- All persons have infinite value.
- Nothing in the universe other than persons has infinite value.
- There was a first person in the universe.
- Everything in the universe has a cause.
- The first person in the universe wasn’t caused by a person in the universe.
- Nothing with finite value can cause something with infinite value.
- So, something not in the universe and with infinite value caused the first person in the universe.
14 comments:
I am not confident of premises 1 and 2
Mr Pruss, this isn't related to this post, but do you think that the reason of why something exits can be because of its possibility? or does the possibility of a thing first depends on something actual, and so it can't be the reason? I ask because I was wondering why can't the reason of why a physical thing is be grounded on the fact that is possible rather than God.
I don't think possibility explains actuality. That Alice can eat ice cream doesn't explain why she eats ice cream.
If we give premise 1, premise 2 seems iffy
1. If we assume naturalism, anything that can create persons (e.g. evolution) would have infinite value as it can create something that does
2. Things that allow the existence of persons (time, space, matter) could also have infinite value as you need it for the existence of persons. (Though arguably you may not need space or matter to have persons).
What if we use something like "sacredness" instead?
Persons are sacred (or, there is such a thing as the sacred and the holy - religions seem in great part to be responses to our conviction that sacred-properties exist)
Nothing not-sacred, or profane, could cause the sacred
So there is a first sacred cause
An argument for (1):
8. A flower has a finite amount of value, f.
9. A collection of n flowers is at least as valuable as n*f.
10. If a flower has a finite amount of value, then any collection of n flowers has finite value.
11. All persons have more value than any collection of finitely many flowers.
12. Therefore, all persons have infinite value.
What does „value” mean here?

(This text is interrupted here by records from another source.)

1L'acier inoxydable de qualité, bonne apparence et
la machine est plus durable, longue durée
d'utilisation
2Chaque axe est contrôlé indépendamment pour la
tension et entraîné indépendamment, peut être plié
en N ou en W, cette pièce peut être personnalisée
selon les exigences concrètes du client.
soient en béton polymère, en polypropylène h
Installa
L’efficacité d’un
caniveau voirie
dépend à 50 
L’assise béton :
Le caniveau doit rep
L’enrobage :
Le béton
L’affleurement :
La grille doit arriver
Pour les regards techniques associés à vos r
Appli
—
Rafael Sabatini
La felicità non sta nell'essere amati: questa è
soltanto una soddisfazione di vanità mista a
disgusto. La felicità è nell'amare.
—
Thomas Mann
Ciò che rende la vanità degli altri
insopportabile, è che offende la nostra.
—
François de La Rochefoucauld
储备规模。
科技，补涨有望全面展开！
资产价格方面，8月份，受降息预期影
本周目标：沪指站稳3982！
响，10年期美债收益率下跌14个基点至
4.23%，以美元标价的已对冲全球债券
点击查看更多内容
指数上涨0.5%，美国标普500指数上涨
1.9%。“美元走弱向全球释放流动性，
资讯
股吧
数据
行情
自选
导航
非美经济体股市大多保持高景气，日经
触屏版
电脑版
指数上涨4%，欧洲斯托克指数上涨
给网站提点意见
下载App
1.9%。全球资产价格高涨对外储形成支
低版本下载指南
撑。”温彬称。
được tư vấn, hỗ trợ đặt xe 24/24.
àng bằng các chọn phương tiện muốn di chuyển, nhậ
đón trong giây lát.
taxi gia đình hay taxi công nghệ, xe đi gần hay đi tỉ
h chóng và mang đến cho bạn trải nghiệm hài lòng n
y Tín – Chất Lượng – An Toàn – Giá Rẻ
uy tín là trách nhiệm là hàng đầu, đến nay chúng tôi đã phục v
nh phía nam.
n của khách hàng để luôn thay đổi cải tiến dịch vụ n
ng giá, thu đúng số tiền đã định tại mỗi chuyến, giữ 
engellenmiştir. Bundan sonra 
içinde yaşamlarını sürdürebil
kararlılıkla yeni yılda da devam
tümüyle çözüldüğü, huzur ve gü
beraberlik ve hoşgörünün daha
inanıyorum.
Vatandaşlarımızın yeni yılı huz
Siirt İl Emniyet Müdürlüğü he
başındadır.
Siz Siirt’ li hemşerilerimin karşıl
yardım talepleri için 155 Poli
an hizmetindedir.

Or, „infinite value”, for that matter?
Unknown:
"If we assume naturalism, anything that can create persons (e.g. evolution) would have infinite value as it can create something that does": But it sure seems implausible to think that the earth prior to the advent of life had infinite value.

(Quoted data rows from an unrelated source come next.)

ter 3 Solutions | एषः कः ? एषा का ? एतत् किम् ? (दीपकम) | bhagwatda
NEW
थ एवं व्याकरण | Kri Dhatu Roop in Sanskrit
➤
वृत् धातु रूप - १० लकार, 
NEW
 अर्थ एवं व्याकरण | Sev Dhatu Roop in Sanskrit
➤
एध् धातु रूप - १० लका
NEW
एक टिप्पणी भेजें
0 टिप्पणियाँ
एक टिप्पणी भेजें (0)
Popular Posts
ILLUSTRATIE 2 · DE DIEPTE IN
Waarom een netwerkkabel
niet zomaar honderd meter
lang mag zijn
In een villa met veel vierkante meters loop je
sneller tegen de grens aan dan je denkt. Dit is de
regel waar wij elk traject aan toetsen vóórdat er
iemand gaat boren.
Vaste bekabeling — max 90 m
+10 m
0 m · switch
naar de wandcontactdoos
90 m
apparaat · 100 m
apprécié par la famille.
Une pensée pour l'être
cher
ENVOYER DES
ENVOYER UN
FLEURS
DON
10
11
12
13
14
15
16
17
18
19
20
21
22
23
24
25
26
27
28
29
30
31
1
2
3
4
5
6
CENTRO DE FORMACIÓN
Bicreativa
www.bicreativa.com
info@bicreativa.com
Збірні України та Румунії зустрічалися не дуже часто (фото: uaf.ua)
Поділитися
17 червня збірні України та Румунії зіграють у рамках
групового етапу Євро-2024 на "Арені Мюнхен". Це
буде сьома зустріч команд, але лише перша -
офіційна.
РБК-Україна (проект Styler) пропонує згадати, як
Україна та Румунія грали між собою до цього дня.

Since there are no actual infinities according to theists (at least according to William Lane Craig) the first premise should rather state the following:
1. All persons have potentially infinite value.
Just sayin.
Couldn't one note that it seems implausible at least prima facie that human beings have infinite value. This can come from the idea that on what grounds are we confident in saying that finite things can have infinite value. I think the only way to say that humans aren't finite is if there's a belief in the soul or something of that sort that lives eternally. I think the argument also doesn't go through against those who are anti-realist about value.
Anti-realism about value is self-defeating: if it's true, there is no value to believing it. :-)
Otherwise if anti-realism about value is true, then believing in there to be no value is justifiable, since anti-realism about value is supposedly true in this case.
Even if Anti-realism about value is self defeating what're your thoughts on what I mentioned earlier about the providing an account as to why they are infinitely valuable. Thank You!